Er berichtete von einer Überpopulation von Karpfen. Und von Welsen, die gern in Ufernähe laichten. „Wir haben in diesem Jahr eine Tonne Karpfen herausgeholt“, nannte er ein Beispiel für die Aktivitäten des Vereins. Gleichzeitig habe der Verein Muscheln und Krebse eingesetzt und Totholz versenkt, um den Fischen wichtige Rückzugsräume zu geben. Die Zuhörer lauschten gebannt. „Das ist erstaunlich“, sagte Peter, einer der jüngeren Radler, überrascht. „Ich komme oft hierher zum Schwimmen, aber dass unter Wasser so viel los ist, habe ich nicht geahnt.“
Arbeitslager
Still wurde es, als Chronist Michael Koppel an der Achterstraße, nahe dem Recyclinghof, von einem dunklen Kapitel des Stadtteils erzählte. Hier stand im Zweiten Weltkrieg ein Zwangsarbeiterlager. Es war für 500 Menschen geplant, belegt wurde es aber mit bis zu 1000. „Viele starben an Tuberkulose“, so Koppel. Dann zog er einen Vergleich: „In Bremen gab es rund 200 Lager. So viele etwa, wie wir heute öffentliche Schulen haben.“ Ein Satz, nach dem die Gruppe schwieg. „Man ahnt gar nicht, was hier einmal war“, flüsterte eine Teilnehmerin ergriffen.
Fockes Haus
Zum Abschluss führte die Tour zu einem verfallenen Wohnhaus in der Elsa-Brändström-Straße. In diesem lebte seit dem Ende des Krieges, und noch bis vor wenigen Jahren Henrich Focke, Luftfahrtpionier und Mitbegründer der Firma Focke-Wulff. Sein Wohnhaus, ein Messerschmitt-Leichtbauhaus, ist eines der letzten seiner Art. Dünne Wände, vorgefertigte Elemente – ein Experiment, das sich letztlich nicht durchsetzen konnte. Doch Teile des Hauses stehen seit Kurzem unter Denkmalschutz und werden renoviert, berichtete Michael Koppel. „Das dunkle und zugewachsene Gebäude wirkt heute wie ein Geisterhaus in der hellen Nachbarschaft. Gleichzeitig ist die vergangene Schönheit noch deutlich zu erkennen“, beschrieb ein Radler die Szenerie.
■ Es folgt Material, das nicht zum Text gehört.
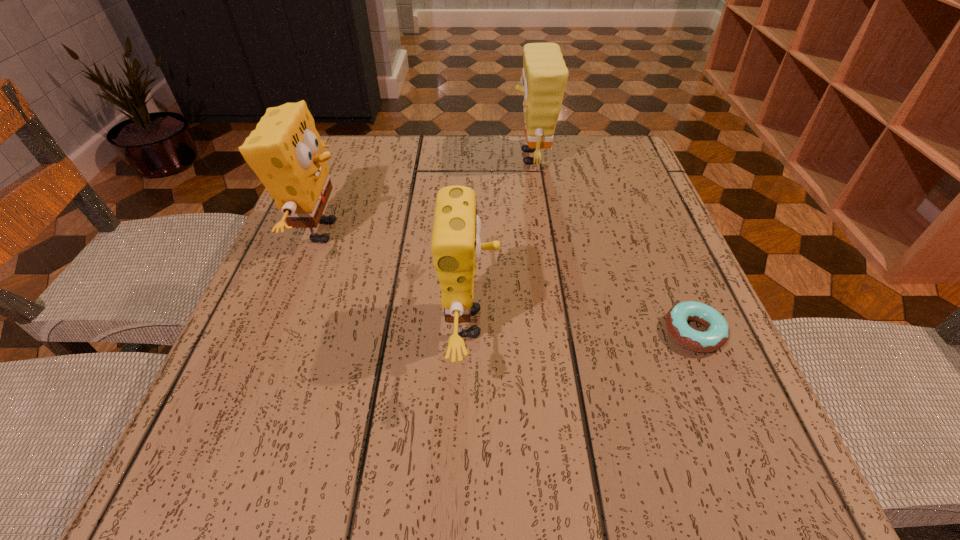 You are a GUI agent. You are given a task and a screenshot of the screen. Output one action in this format:
    pyautogui.click(x=<x>, y=<y>)
    Task: Click on the object that can be found as the third closest to the leftmost sponge
    
    Given the screenshot: What is the action you would take?
    pyautogui.click(x=716, y=335)

This screenshot has width=960, height=540. Find the location of `object that is the closest to the shortest object`. object that is the closest to the shortest object is located at coordinates (456, 246).

Identify which sponge is the second nearest to the leftmost object. Please provide its 2D coordinates. Your answer should be formatted as a tuple, i.e. [(x, y)], where the tuple contains the x and y coordinates of a point satisfying the conditions above.

[(544, 76)]

Locate which sponge is the third closest to the doughnut. Please provide its 2D coordinates. Your answer should be formatted as a tuple, i.e. [(x, y)], where the tuple contains the x and y coordinates of a point satisfying the conditions above.

[(285, 152)]

Where is `free space that satisfies the following two spatial constraints: 1. on the face of the doughnut; 2. on the left side of the third object from right to left`? free space that satisfies the following two spatial constraints: 1. on the face of the doughnut; 2. on the left side of the third object from right to left is located at coordinates (470, 332).

The height and width of the screenshot is (540, 960). What are the coordinates of `free space that satisfies the following two spatial constraints: 1. on the back side of the shortest object; 2. on the face of the leftmost object` in the screenshot? It's located at (651, 231).

Where is `vacant point that satisfies the following two spatial constraints: 1. on the face of the second sponge from left to right; 2. on the left side of the doughnut`? This screenshot has height=540, width=960. vacant point that satisfies the following two spatial constraints: 1. on the face of the second sponge from left to right; 2. on the left side of the doughnut is located at coordinates (470, 332).

The image size is (960, 540). Identify the location of free location that satisfies the following two spatial constraints: 1. on the face of the shortest object; 2. on the left side of the second object from left to right. (470, 332).

You are a GUI agent. You are given a task and a screenshot of the screen. Output one action in this format:
    pyautogui.click(x=<x>, y=<y>)
    Task: Click on the free space that satisfies the following two spatial constraints: 1. on the back side of the shortest object; 2. on the face of the leftmost object
    Image resolution: width=960 pixels, height=540 pixels.
    Given the screenshot: What is the action you would take?
    pyautogui.click(x=651, y=231)

What are the coordinates of `free space that satisfies the following two spatial constraints: 1. on the face of the third object from right to left; 2. on the back side of the rightmost object` in the screenshot? It's located at (470, 332). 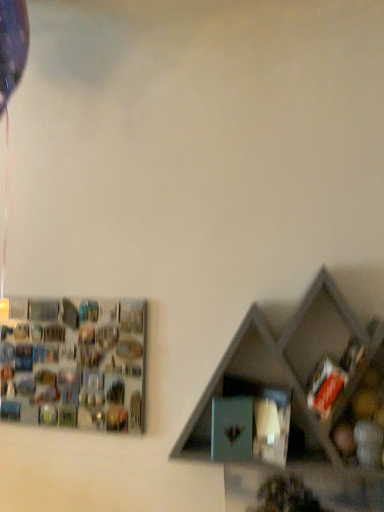 Question: Is matte gray shelf at lower right, which appears as the second shelf when viewed from the back, to the left or to the right of metallic silver frame at upper left, placed as the 2th shelf when sorted from front to back, in the image?

Choices:
 (A) right
 (B) left

Answer: (A)

Question: Looking at their shapes, would you say matte gray shelf at lower right, arranged as the 1th shelf when viewed from the right, is wider or thinner than metallic silver frame at upper left, placed as the 2th shelf when sorted from front to back?

Choices:
 (A) wide
 (B) thin

Answer: (A)

Question: From the image's perspective, is matte gray shelf at lower right, which is the second shelf from left to right, positioned above or below metallic silver frame at upper left, which is the 1th shelf from left to right?

Choices:
 (A) above
 (B) below

Answer: (A)

Question: Is metallic silver frame at upper left, the 1th shelf from the back, in front of or behind matte gray shelf at lower right, arranged as the 1th shelf when viewed from the right, in the image?

Choices:
 (A) behind
 (B) front

Answer: (A)

Question: From their relative heights in the image, would you say metallic silver frame at upper left, placed as the 2th shelf when sorted from front to back, is taller or shorter than matte gray shelf at lower right, which is the second shelf from left to right?

Choices:
 (A) short
 (B) tall

Answer: (A)

Question: Looking at their shapes, would you say metallic silver frame at upper left, the 1th shelf from the back, is wider or thinner than matte gray shelf at lower right, the 1th shelf when ordered from front to back?

Choices:
 (A) thin
 (B) wide

Answer: (A)

Question: Is metallic silver frame at upper left, placed as the 2th shelf when sorted from front to back, inside the boundaries of matte gray shelf at lower right, which is the second shelf from left to right, or outside?

Choices:
 (A) outside
 (B) inside

Answer: (A) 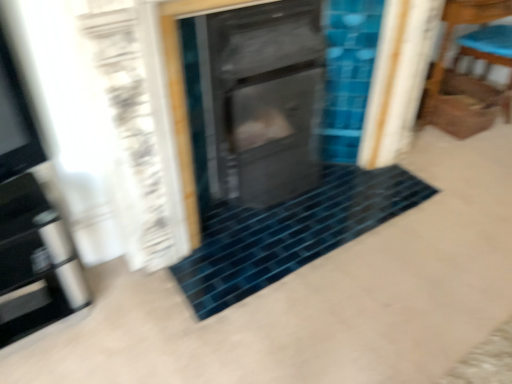 This screenshot has height=384, width=512. What do you see at coordinates (462, 77) in the screenshot?
I see `blue fabric chair at upper right` at bounding box center [462, 77].

Locate an element on the screen. blue fabric chair at upper right is located at coordinates (462, 77).

The image size is (512, 384). I want to click on blue fabric chair at upper right, so click(462, 77).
Das verfallene Wohnhaus von Henrich Focke in der Elsa-Brändström-Straße.
Nach rund fünf Stunden endete die Radkultour im Restaurant Bloom im Rhododendronpark, wo die Teilnehmer noch lange zusammensaßen und den Tag Revue passieren ließen. „Genau das möchten wir erreichen“, sagte Lars Hendrik Vogel, Vorsitzender der Horn-Leher Werbegemeinschaft. „Wir wollen zeigen, wie viel dieser Stadtteil zu bieten hat, wenn man ihn gemeinsam neu entdeckt.“
Die zweite Radkultour hat das eindrucksvoll bewiesen und machte Lust auf eine Fortsetzung – auch wenn diesmal streng genommen nicht alle Stationen in Horn-Lehe lagen. Termine wie dieser werden seit Kurzem im neuen Veranstaltungskalender des Stadtteils veröffentlicht, online unter www.wirinhornlehe.de.